§ To do: Read the listing and extract each line that includes the word "определённого".
Top of Data for review
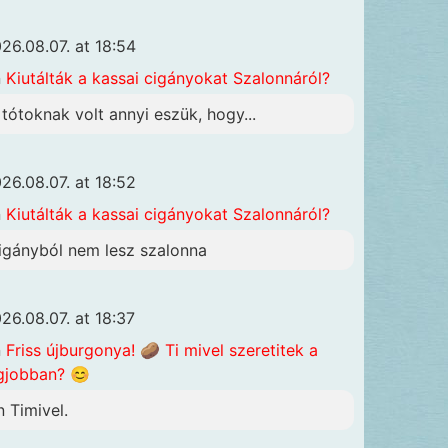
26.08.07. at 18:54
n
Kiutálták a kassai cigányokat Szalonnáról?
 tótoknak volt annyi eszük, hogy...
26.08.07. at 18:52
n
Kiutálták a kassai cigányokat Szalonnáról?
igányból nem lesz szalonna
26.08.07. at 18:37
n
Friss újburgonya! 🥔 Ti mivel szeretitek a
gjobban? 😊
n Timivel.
Bottom of Data for review
Top of Data for review
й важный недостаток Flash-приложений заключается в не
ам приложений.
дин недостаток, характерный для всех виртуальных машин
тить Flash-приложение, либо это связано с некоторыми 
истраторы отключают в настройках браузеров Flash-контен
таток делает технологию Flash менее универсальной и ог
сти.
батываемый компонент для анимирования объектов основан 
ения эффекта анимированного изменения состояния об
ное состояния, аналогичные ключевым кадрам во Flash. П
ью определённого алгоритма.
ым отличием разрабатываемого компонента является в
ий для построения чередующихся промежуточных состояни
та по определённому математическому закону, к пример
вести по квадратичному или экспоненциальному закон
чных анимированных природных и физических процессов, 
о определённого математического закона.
Bottom of Data for review
§ Task result:
ью определённого алгоритма.
о определённого математического закона.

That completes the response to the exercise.